'''

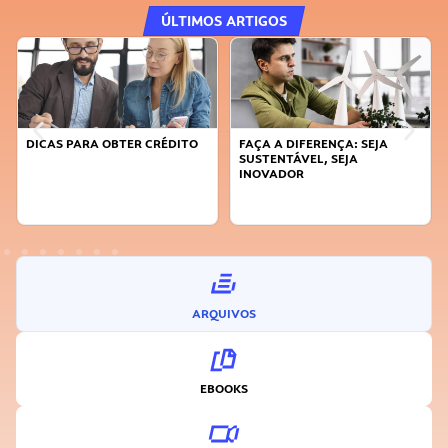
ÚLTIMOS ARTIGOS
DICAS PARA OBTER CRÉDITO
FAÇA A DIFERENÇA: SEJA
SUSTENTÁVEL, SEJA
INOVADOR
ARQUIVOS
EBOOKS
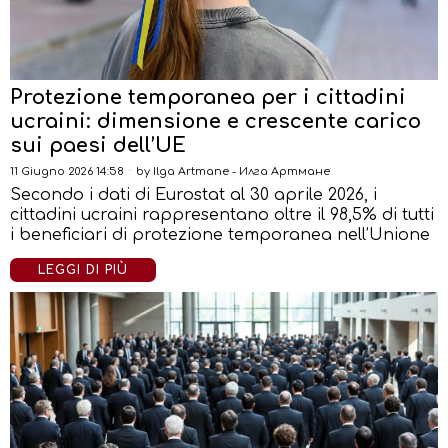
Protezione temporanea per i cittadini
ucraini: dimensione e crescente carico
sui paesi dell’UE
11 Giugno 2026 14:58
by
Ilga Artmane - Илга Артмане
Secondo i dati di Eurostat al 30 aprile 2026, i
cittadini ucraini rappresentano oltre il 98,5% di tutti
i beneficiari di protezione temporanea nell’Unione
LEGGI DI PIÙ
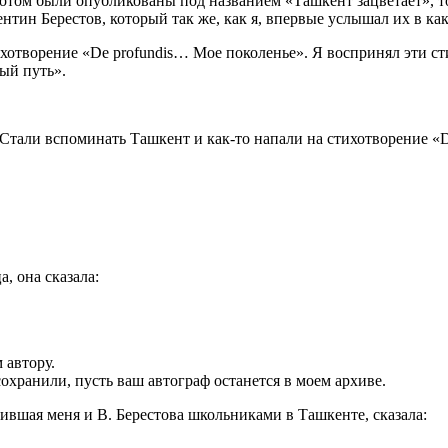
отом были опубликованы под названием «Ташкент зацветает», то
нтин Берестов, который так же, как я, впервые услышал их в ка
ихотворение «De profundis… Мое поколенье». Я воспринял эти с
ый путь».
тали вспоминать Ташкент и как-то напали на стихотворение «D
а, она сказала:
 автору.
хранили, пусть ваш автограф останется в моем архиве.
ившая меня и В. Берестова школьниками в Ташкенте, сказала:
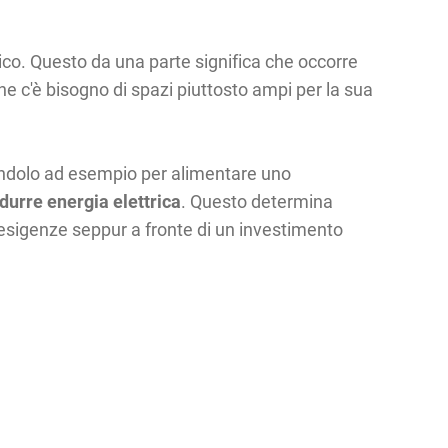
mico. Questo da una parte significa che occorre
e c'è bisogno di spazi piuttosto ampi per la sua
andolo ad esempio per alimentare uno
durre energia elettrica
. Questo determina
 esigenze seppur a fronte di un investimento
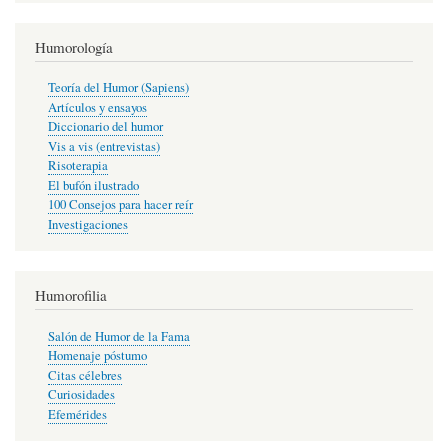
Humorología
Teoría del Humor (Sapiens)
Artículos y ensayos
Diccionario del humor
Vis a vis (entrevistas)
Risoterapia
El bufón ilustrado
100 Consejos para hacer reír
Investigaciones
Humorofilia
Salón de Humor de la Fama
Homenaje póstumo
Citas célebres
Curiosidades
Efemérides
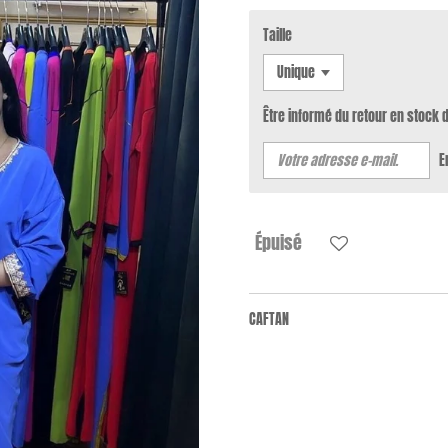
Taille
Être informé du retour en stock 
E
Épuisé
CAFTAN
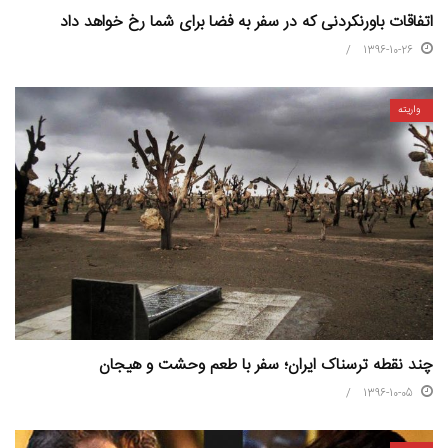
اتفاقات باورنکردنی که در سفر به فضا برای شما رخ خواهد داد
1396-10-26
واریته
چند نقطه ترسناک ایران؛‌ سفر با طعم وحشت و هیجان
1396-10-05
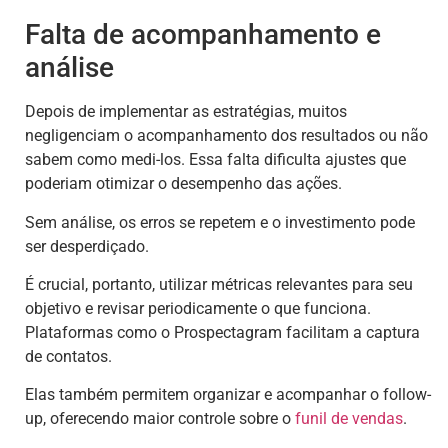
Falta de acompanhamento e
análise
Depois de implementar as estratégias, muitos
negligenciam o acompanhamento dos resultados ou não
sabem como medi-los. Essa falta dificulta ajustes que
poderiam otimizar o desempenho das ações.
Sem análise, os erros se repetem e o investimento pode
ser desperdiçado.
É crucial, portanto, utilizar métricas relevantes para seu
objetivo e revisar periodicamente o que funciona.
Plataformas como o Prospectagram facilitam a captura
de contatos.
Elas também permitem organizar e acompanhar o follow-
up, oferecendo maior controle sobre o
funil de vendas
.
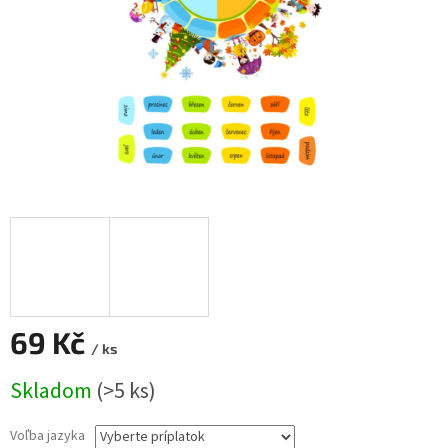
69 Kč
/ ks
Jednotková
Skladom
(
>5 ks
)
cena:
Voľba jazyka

'''

## Task to complete
Only the records are wanted, copied exactly, with the pictures dropped.

## Exercise solution
ÚLTIMOS ARTIGOS
DICAS PARA OBTER CRÉDITO
FAÇA A DIFERENÇA: SEJA
SUSTENTÁVEL, SEJA
INOVADOR
ARQUIVOS
EBOOKS
Protezione temporanea per i cittadini
ucraini: dimensione e crescente carico
sui paesi dell’UE
11 Giugno 2026 14:58
by
Ilga Artmane - Илга Артмане
Secondo i dati di Eurostat al 30 aprile 2026, i
cittadini ucraini rappresentano oltre il 98,5% di tutti
i beneficiari di protezione temporanea nell’Unione
LEGGI DI PIÙ
отом были опубликованы под названием «Ташкент зацветает», то
нтин Берестов, который так же, как я, впервые услышал их в ка
ихотворение «De profundis… Мое поколенье». Я воспринял эти с
ый путь».
тали вспоминать Ташкент и как-то напали на стихотворение «D
а, она сказала:
 автору.
хранили, пусть ваш автограф останется в моем архиве.
ившая меня и В. Берестова школьниками в Ташкенте, сказала:
mico. Questo da una parte significa che occorre
e c'è bisogno di spazi piuttosto ampi per la sua
andolo ad esempio per alimentare uno
durre energia elettrica
. Questo determina
 esigenze seppur a fronte di un investimento
Humorología
Teoría del Humor (Sapiens)
Artículos y ensayos
Diccionario del humor
Vis a vis (entrevistas)
Risoterapia
El bufón ilustrado
100 Consejos para hacer reír
Investigaciones
Humorofilia
Salón de Humor de la Fama
Homenaje póstumo
Citas célebres
Curiosidades
Efemérides
Taille
Être informé du retour en stock 
E
Épuisé
CAFTAN
اتفاقات باورنکردنی که در سفر به فضا برای شما رخ خواهد داد
1396-10-26
واریته
چند نقطه ترسناک ایران؛‌ سفر با طعم وحشت و هیجان
1396-10-05
Falta de acompanhamento e
análise
Depois de implementar as estratégias, muitos
negligenciam o acompanhamento dos resultados ou não
sabem como medi-los. Essa falta dificulta ajustes que
poderiam otimizar o desempenho das ações.
Sem análise, os erros se repetem e o investimento pode
ser desperdiçado.
É crucial, portanto, utilizar métricas relevantes para seu
objetivo e revisar periodicamente o que funciona.
Plataformas como o Prospectagram facilitam a captura
de contatos.
Elas também permitem organizar e acompanhar o follow-
up, oferecendo maior controle sobre o
funil de vendas
.
69 Kč
/ ks
Jednotková
Skladom
(
>5 ks
)
cena:
Voľba jazyka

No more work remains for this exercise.